Items seven to nine focus on adding value.

  1. We provide feedback. We used to have a policy not to provide feedback to applicants, under the general belief that if we did, nonprofits would argue with us or just do what we tell them to get a grant. First off, our program officers are professionals and can see through that. Second off, our nonprofit partners are professionals who don’t do that. So we now do our best to provide feedback to applicants before, during, and after the grant application process. We do so in an effort to use our knowledge and broad view of the fields we support to help strengthen the work of our partners. Tip for nonprofits: Don’t argue with us about our grant decision — that’s a bad idea. And, please consider our feedback like a sweater you get from a distant relative at Christmas — you thank them for it, but you don’t have to wear it!
  2. We help grantees succeed. We constantly look for opportunities to connect our grantees with new partners and funders; to share data, research, and best practices that could improve their outcomes; and to build their capacity through training, conferences, and technical support. On this theme, check out the blog post I wrote on foundation/grantee partnerships for the Center for Effective Philanthropy. Tip for nonprofits: Expect more from your funders than just being ATM machines. Call on them to use their networks and knowledge to help advance your work.
  3. We seek to improve the environment in which our grantees work. While most of our efforts to add value focus on individual organizations, we also look for opportunities to help improve the policy, funding, research, or regulatory environment impacting our grantees, and to use our voice in our newsletter, on social media, and in the community to amplify and advocate for the issues and grantees we support. Tip for nonprofits: Having trouble getting a meeting with a policymaker or drawing attention to a systemic problem? Get your funders to do it with you. People tend to return our calls.

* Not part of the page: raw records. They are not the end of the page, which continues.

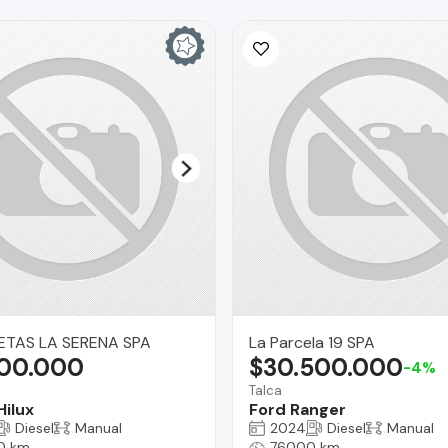
TAS LA SERENA SPA
La Parcela 19 SPA
500.000
$30.500.000
-4%
Talca
Hilux
Ford Ranger
Diesel
Manual
2024
Diesel
Manual
0 km
76000 km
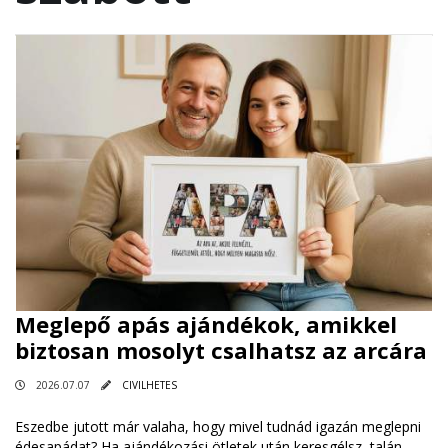
Meglepő apás ajándékok, amikkel
biztosan mosolyt csalhatsz az arcára
2026.07.07
CIVILHETES
Eszedbe jutott már valaha, hogy mivel tudnád igazán meglepni
édesapádat? Ha ajándékozási ötletek után keresgélsz, talán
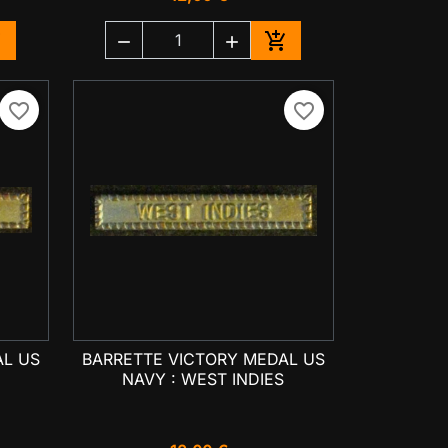




jouter au panier
Ajouter au panier
favorite_border
favorite_border
AL US
BARRETTE VICTORY MEDAL US

Aperçu rapide
NAVY : WEST INDIES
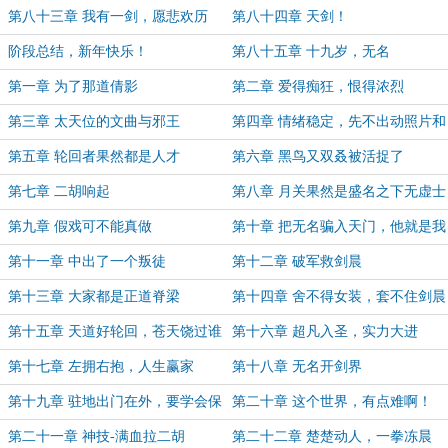
名，还是要功勋？
第八十三章 我有一剑，愿悲欢历
第八十四章 天剑！
尽，照亮所有向往，盼千帆过后，听
阶段总结，新年快乐！
第八十五章 十九岁，无名
见前路回响
第一章 为了那道倩影
第二章 爱得痴狂，恨得浓烈
第三章 太天位的文曲与邪王
第四章 情绪稳定，先不出动照片和
视频
第五章 轮回者果然都是人才
第六章 黑鸟又双叒被活捉了
第七章 二胡响起
第八章 月关果然是盛名之下无虚士
第九章 假戏可不能真做
第十章 把无名骗入天门，他就是我
们的人了
第十一章 中出了一个叛徒
第十二章 破军救剑晨
第十三章 大家都是正道脊梁
第十四章 舍不得女装，套不住剑晨
第十五章 天道好轮回，苍天饶过谁
第十六章 超凡入圣，实力大进
第十七章 左拥右抱，人生赢家
第十八章 无名开剑界
第十九章 驻地出门在外，要学会保
第二十章 这个世界，有点难啊！
护好自己
第二十一章 神技-满血拉二胡
第二十二章 楚楚动人，一拳冻晨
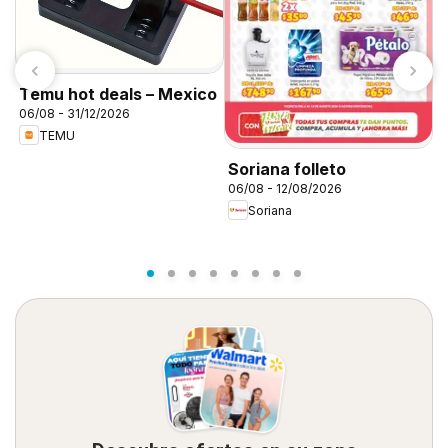
Temu hot deals – Mexico
06/08 - 31/12/2026
TEMU
S
Soriana folleto
c
06/08 - 12/08/2026
0
M
Soriana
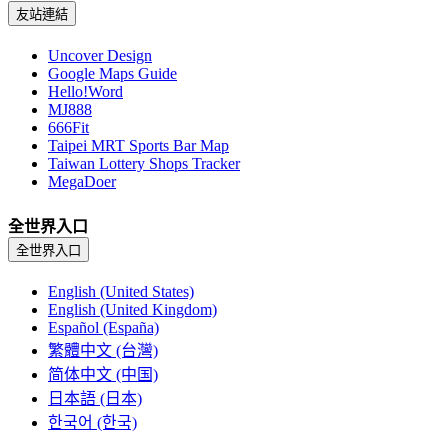
友站連結
Uncover Design
Google Maps Guide
Hello!Word
MJ888
666Fit
Taipei MRT Sports Bar Map
Taiwan Lottery Shops Tracker
MegaDoer
全世界入口
全世界入口
English (United States)
English (United Kingdom)
Español (España)
繁體中文 (台灣)
简体中文 (中国)
日本語 (日本)
한국어 (한국)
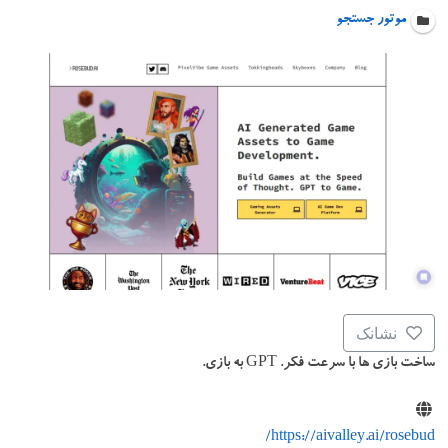
موتور جستجو
نشانک
ساخت بازی ها با سرعت فکر. GPT به بازی.
https://aivalley.ai/rosebud/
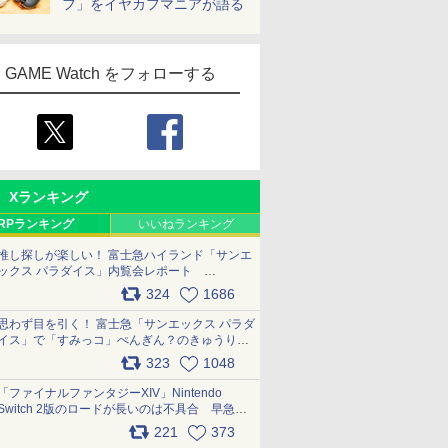
フ」をイヤカフマニアが語る
GAME Watch をフォローする
Xランキング
RPランキング
いいねランキング
推し探しが楽しい！ 富士急ハイランド「サンエ
ックス パラダイス」内覧会レポート
pic.x.com/p718c0QB0k
324
1686
思わず目を引く！ 富士急「サンエックス パラダ
イス」で「すみっコ」ぺんぎん？のきゅうりド
ッグを食べてみた イラストそのままのメニュ
323
1048
ー化に挑戦。これが意外にもおいしい
pic.x.com/Kgl04hZaeg
「ファイナルファンタジーXIV」Nintendo
Switch 2版のロードが長いのは不具合 早急に
アップデートできるよう対応中
221
373
pic.x.com/s9S3nRCAGa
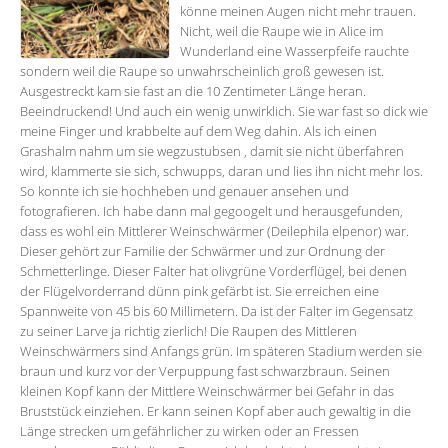
könne meinen Augen nicht mehr trauen.
Nicht, weil die Raupe wie in Alice im
Wunderland eine Wasserpfeife rauchte
sondern weil die Raupe so unwahrscheinlich groß gewesen ist.
Ausgestreckt kam sie fast an die 10 Zentimeter Länge heran.
Beeindruckend! Und auch ein wenig unwirklich. Sie war fast so dick wie
meine Finger und krabbelte auf dem Weg dahin. Als ich einen
Grashalm nahm um sie wegzustubsen , damit sie nicht überfahren
wird, klammerte sie sich, schwupps, daran und lies ihn nicht mehr los.
So konnte ich sie hochheben und genauer ansehen und
fotografieren. Ich habe dann mal gegoogelt und herausgefunden,
dass es wohl ein Mittlerer Weinschwärmer (Deilephila elpenor) war.
Dieser gehört zur Familie der Schwärmer und zur Ordnung der
Schmetterlinge. Dieser Falter hat olivgrüne Vorderflügel, bei denen
der Flügelvorderrand dünn pink gefärbt ist. Sie erreichen eine
Spannweite von 45 bis 60 Millimetern. Da ist der Falter im Gegensatz
zu seiner Larve ja richtig zierlich! Die Raupen des Mittleren
Weinschwärmers sind Anfangs grün. Im späteren Stadium werden sie
braun und kurz vor der Verpuppung fast schwarzbraun. Seinen
kleinen Kopf kann der Mittlere Weinschwärmer bei Gefahr in das
Bruststück einziehen. Er kann seinen Kopf aber auch gewaltig in die
Länge strecken um gefährlicher zu wirken oder an Fressen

And finally, item ten is about transparency.

  1. We communicate critical information with our grantees. You can find information about our mission, guiding principles, impact areas, strategy, and grantmaking process on our website. Every nonprofit that applies for a grant has a conversation with a program officer first. We openly share lessons learned from successes and failures. Want a thought partner on a new idea? We’ll sit down with you and talk it through. This is a topic I would love to write a blog post about for the Center for Effective Philanthropy. Oh yeah, I did, and you can find it here. Tip for nonprofits: Follow this link and you can find a database of our past five years of grants. That will give you a sense of the kinds of projects we fund and the size of the grants we’ve made for those types of projects. You can search by year, issue area, geography, and keywords.

Do we always get it right? Nope. Are we able to follow all ten of these principles all the time? Nope. But do we do our best every day to structure our grantmaking and our partnerships toward deep and lasting, positive impact in our community? You betcha.